We have revelled in the weather the past week, but all things must come to an end. A cold front approaches from the west and we expect a 10C drop in temperatures tomorrow.
The weather didn't turn out as dismal as predicted. A few clouds scudded by, but it was still a very pleasant day to be cruising around the villages of the Cotswolds. One of our long term favourites is Castle Combe. We have seen the village in snow, but today, it was in its spring brilliance.
Those readers who followed our South African blog will remember the ripping tales of the Anglo-Zulu wars and in particular the heroics of the Welsh regiment that defended Rorke's Drift. Today, we followed through on one of the heroes of that battle, so far away in time and space. In the little village of Churcham, just outside Gloucester, we found the grave of Alfred (Henry) Hook (the cook) who won one of the 11 VCs awarded at that battle. He was one of the saviours of the wounded in the hospital, dragging comrades through the rubble of the small outpost in the face of a fierce attack by thousands of Zulus.
Born at Churcham in Gloucestershire in 1850, he first served in the Monmouth Militia and enlisted into the regular army at Monmouth in March 1877, aged 26. After his discharge in 1880, Hook resided at Sydenham Hill and worked at the British Museum. He retired in 1904 and returned to live in Gloucestershire. He died of pulmonary tuberculosis on 12th March 1905 at Osborne Villas, Roseberry Avenue, Gloucester.

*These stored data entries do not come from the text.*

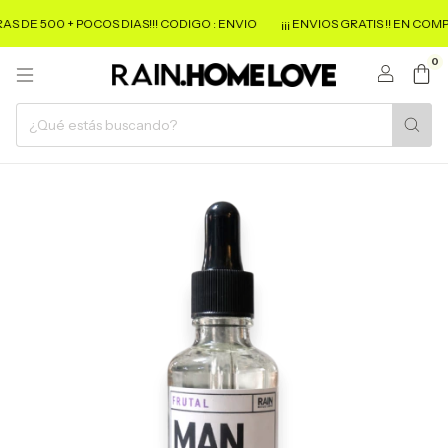
RAS DE 500 + POCOS DIAS!!! CODIGO : ENVIO
¡¡¡ ENVIOS GRATIS !! EN COMP
0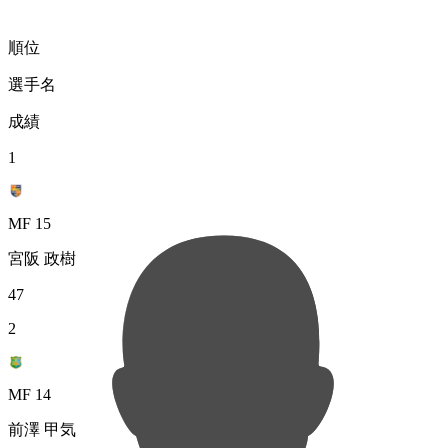
順位
選手名
成績
1
MF 15
宮阪 政樹
47
2
MF 14
前澤 甲気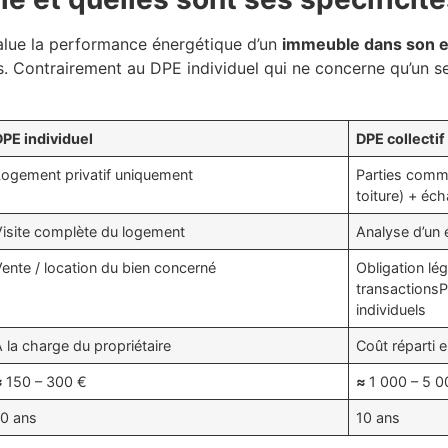
alue la performance énergétique d’un
immeuble dans son 
 Contrairement au DPE individuel qui ne concerne qu’un seu
DPE individuel
DPE collectif
Logement privatif uniquement
Parties comm
toiture) + éc
Visite complète du logement
Analyse d’un 
ente / location du bien concerné
Obligation lé
transactionsP
individuels
 la charge du propriétaire
Coût réparti e
≈
150 – 300 €
≈
1 000 – 5 0
10 ans
10 ans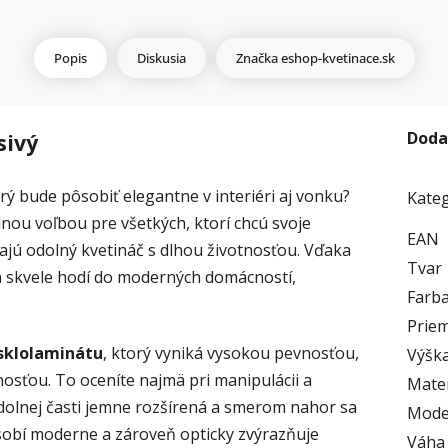
Popis
Diskusia
Značka
eshop-kvetinace.sk
Doda
sivý
ý bude pôsobiť elegantne v interiéri aj vonku?
Kate
lnou voľbou pre všetkých, ktorí chcú svoje
EAN
dajú odolný kvetináč s dlhou životnosťou. Vďaka
Tvar
a skvele hodí do moderných domácností,
Farb
Priem
sklolaminátu
, ktorý vyniká vysokou pevnosťou,
Výška
osťou. To oceníte najmä pri manipulácii a
Mater
v dolnej časti jemne rozšírená a smerom nahor sa
Mode
sobí moderne a zároveň opticky zvýrazňuje
Váha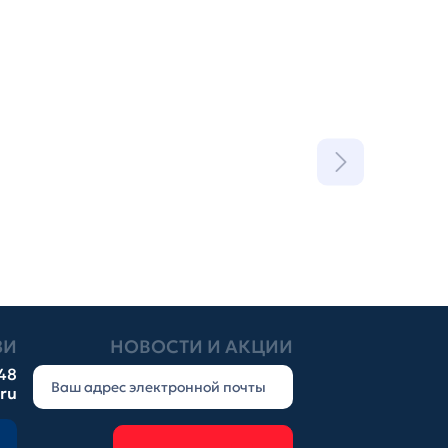
ЗИ
НОВОСТИ И АКЦИИ
-48
.ru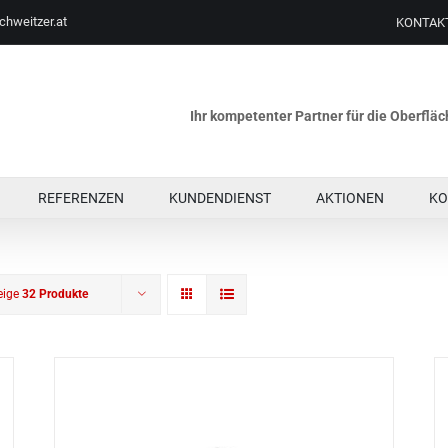
chweitzer.at
KONTAK
Ihr kompetenter Partner für die Oberfl
REFERENZEN
KUNDENDIENST
AKTIONEN
KO
eige
32 Produkte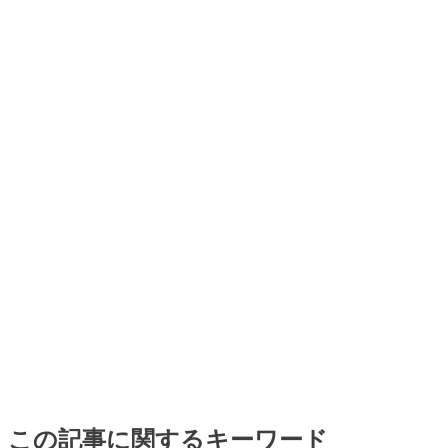
この記事に関するキーワード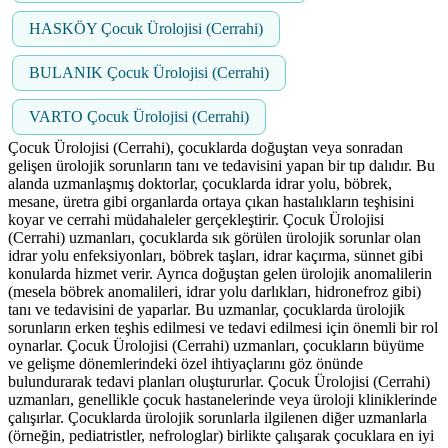
HASKÖY Çocuk Ürolojisi (Cerrahi)
BULANIK Çocuk Ürolojisi (Cerrahi)
VARTO Çocuk Ürolojisi (Cerrahi)
Çocuk Ürolojisi (Cerrahi), çocuklarda doğuştan veya sonradan
gelişen ürolojik sorunların tanı ve tedavisini yapan bir tıp dalıdır. Bu
alanda uzmanlaşmış doktorlar, çocuklarda idrar yolu, böbrek,
mesane, üretra gibi organlarda ortaya çıkan hastalıkların teşhisini
koyar ve cerrahi müdahaleler gerçekleştirir. Çocuk Ürolojisi
(Cerrahi) uzmanları, çocuklarda sık görülen ürolojik sorunlar olan
idrar yolu enfeksiyonları, böbrek taşları, idrar kaçırma, sünnet gibi
konularda hizmet verir. Ayrıca doğuştan gelen ürolojik anomalilerin
(mesela böbrek anomalileri, idrar yolu darlıkları, hidronefroz gibi)
tanı ve tedavisini de yaparlar. Bu uzmanlar, çocuklarda ürolojik
sorunların erken teşhis edilmesi ve tedavi edilmesi için önemli bir rol
oynarlar. Çocuk Ürolojisi (Cerrahi) uzmanları, çocukların büyüme
ve gelişme dönemlerindeki özel ihtiyaçlarını göz önünde
bulundurarak tedavi planları oluştururlar. Çocuk Ürolojisi (Cerrahi)
uzmanları, genellikle çocuk hastanelerinde veya üroloji kliniklerinde
çalışırlar. Çocuklarda ürolojik sorunlarla ilgilenen diğer uzmanlarla
(örneğin, pediatristler, nefrologlar) birlikte çalışarak çocuklara en iyi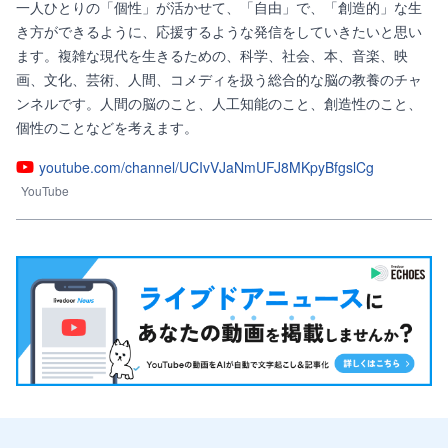
一人ひとりの「個性」が活かせて、「自由」で、「創造的」な生
き方ができるように、応援するような発信をしていきたいと思い
ます。複雑な現代を生きるための、科学、社会、本、音楽、映
画、文化、芸術、人間、コメディを扱う総合的な脳の教養のチャ
ンネルです。人間の脳のこと、人工知能のこと、創造性のこと、
個性のことなどを考えます。
youtube.com/channel/UCIvVJaNmUFJ8MKpyBfgslCg
YouTube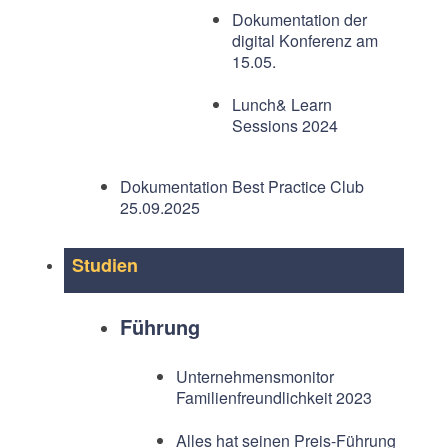
Dokumentation der
digital Konferenz am
15.05.
Lunch& Learn
Sessions 2024
Dokumentation Best Practice Club
25.09.2025
Studien
Führung
Unternehmensmonitor
Familienfreundlichkeit 2023
Alles hat seinen Preis-Führung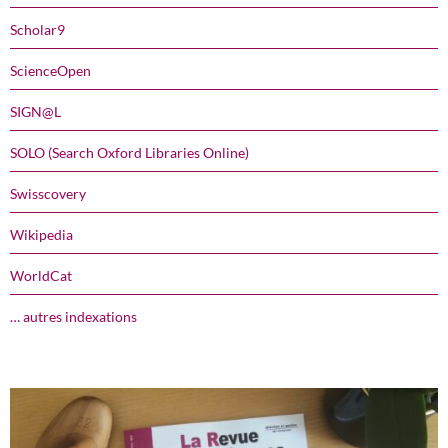
Scholar9
ScienceOpen
SIGN@L
SOLO (Search Oxford Libraries Online)
Swisscovery
Wikipedia
WorldCat
… autres indexations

Interestingly, there is some mystery about his first marriage. His wife thought he had been killed in South Africa and ran off with someone else. Hook married again, in 1897, in Islington. His second wife, Ada, is buried with him in the peaceful graveyard in Churcham. She died in 1929.
Today, it is a long way from the sunlit fields of early spring in Churcham to the blistering heat and isolation of the site of Rorke's Drift in Kwa-Zulu Natal. Just imagine how far it was in 1879!
Most of today we spent again in the foot steps of Henry Hook, VC, of Rorke's Drift fame. Our pursuit of this humble hero of the Zulu Wars has become a bit of an obsession, we must admit. In Monmouth today, we visited the barracks where Hook probably enlisted. He was stationed here before his departure for Africa.
All this is a link for us as well, between two places we have recently visited, South Africa and the UK. Two vastly different cultures. Africa and Europe. The third and the first world. And we wonder here in 2011, why men from these Welsh valleys travelled halfway around the world to fight in a war of Empire against an enemy they never knew, for a purpose they probably didn't understand. Perhaps Sergeant Frank Bourne DCM could have explained it? He died on VE day 1945. He was 91 years old. The last surviving defender of Rorke's Drift.